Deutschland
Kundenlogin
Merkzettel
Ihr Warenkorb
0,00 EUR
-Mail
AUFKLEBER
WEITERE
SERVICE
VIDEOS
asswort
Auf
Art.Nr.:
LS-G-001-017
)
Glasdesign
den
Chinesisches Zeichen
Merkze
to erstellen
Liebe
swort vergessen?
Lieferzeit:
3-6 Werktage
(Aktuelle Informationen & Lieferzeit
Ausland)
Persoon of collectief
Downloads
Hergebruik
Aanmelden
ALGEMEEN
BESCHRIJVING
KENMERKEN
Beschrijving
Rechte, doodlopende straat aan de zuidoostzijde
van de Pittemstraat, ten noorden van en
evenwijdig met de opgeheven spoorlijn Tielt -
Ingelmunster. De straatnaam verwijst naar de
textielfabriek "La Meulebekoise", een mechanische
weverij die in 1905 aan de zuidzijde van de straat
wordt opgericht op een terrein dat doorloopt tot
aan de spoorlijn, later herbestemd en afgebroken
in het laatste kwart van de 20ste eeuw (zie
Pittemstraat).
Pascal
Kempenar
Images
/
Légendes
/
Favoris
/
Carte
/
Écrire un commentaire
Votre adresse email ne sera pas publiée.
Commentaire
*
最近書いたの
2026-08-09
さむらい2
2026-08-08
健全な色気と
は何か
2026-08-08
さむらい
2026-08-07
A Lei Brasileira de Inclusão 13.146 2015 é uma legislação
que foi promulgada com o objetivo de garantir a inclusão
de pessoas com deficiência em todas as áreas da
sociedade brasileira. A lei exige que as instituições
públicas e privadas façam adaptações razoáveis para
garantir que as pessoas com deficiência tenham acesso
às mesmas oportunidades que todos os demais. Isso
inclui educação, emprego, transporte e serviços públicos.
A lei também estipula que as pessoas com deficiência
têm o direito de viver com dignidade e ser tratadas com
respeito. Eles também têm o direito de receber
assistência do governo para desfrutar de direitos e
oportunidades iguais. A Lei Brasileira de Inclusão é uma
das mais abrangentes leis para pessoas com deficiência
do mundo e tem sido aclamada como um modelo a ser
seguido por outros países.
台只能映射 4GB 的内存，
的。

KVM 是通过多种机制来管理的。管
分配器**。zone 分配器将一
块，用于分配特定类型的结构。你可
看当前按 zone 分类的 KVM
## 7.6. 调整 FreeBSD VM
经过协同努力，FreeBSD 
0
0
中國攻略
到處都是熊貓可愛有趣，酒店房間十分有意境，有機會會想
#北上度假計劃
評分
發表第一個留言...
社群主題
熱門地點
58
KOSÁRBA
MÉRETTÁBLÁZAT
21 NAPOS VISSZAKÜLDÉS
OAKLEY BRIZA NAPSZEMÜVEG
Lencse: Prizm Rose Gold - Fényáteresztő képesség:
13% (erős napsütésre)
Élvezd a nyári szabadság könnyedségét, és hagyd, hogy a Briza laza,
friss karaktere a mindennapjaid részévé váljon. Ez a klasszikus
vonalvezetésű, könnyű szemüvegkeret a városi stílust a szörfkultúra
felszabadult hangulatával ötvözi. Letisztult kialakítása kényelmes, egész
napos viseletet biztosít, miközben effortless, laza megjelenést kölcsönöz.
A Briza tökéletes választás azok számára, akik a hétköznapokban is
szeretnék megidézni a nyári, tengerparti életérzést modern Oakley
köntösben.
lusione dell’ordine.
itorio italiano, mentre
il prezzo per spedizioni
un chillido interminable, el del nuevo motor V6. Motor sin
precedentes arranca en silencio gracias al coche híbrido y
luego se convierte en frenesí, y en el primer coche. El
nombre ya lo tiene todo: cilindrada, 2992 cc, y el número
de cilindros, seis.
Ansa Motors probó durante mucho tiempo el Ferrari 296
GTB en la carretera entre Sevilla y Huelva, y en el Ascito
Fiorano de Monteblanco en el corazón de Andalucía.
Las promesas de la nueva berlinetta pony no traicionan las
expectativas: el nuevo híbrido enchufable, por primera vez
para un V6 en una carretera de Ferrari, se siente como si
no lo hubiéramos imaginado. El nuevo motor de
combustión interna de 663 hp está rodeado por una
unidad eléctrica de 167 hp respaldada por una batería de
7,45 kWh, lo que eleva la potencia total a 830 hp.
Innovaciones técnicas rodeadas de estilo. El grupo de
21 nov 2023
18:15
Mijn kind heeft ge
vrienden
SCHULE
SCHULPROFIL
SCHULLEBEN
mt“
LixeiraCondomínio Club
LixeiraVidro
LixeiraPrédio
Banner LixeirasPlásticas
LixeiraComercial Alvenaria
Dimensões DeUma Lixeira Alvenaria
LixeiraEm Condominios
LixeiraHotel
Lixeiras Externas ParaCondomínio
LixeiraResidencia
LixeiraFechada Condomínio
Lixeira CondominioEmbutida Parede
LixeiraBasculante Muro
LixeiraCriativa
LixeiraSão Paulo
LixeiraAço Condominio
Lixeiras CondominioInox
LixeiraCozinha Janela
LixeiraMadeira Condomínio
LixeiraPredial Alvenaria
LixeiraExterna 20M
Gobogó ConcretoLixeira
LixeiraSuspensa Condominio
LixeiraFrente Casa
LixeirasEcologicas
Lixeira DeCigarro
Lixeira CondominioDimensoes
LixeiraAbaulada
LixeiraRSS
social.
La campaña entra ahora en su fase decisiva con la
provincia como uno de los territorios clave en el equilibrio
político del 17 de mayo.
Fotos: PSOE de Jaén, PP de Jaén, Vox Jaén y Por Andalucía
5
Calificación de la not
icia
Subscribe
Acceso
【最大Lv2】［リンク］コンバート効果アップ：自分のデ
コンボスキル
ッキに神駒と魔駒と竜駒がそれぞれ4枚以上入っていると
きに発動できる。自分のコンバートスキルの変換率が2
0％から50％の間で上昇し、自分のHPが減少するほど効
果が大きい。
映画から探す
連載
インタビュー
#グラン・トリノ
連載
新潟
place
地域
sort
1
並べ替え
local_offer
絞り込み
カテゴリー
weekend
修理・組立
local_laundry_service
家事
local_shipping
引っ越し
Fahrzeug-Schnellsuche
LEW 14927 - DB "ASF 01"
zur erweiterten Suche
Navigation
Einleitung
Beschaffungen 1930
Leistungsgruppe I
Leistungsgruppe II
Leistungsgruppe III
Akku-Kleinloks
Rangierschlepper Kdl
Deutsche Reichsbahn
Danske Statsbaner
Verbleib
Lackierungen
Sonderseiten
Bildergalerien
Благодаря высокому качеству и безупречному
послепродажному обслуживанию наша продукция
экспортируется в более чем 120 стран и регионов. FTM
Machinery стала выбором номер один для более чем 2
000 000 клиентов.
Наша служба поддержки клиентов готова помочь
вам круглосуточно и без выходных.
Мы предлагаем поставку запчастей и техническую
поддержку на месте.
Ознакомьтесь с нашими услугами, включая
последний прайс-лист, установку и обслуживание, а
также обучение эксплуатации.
################
__EXERCISE AIM__.
Your response should be the count of lines in the material above that contain "coche", with nothing added.

__ANSWER__.
2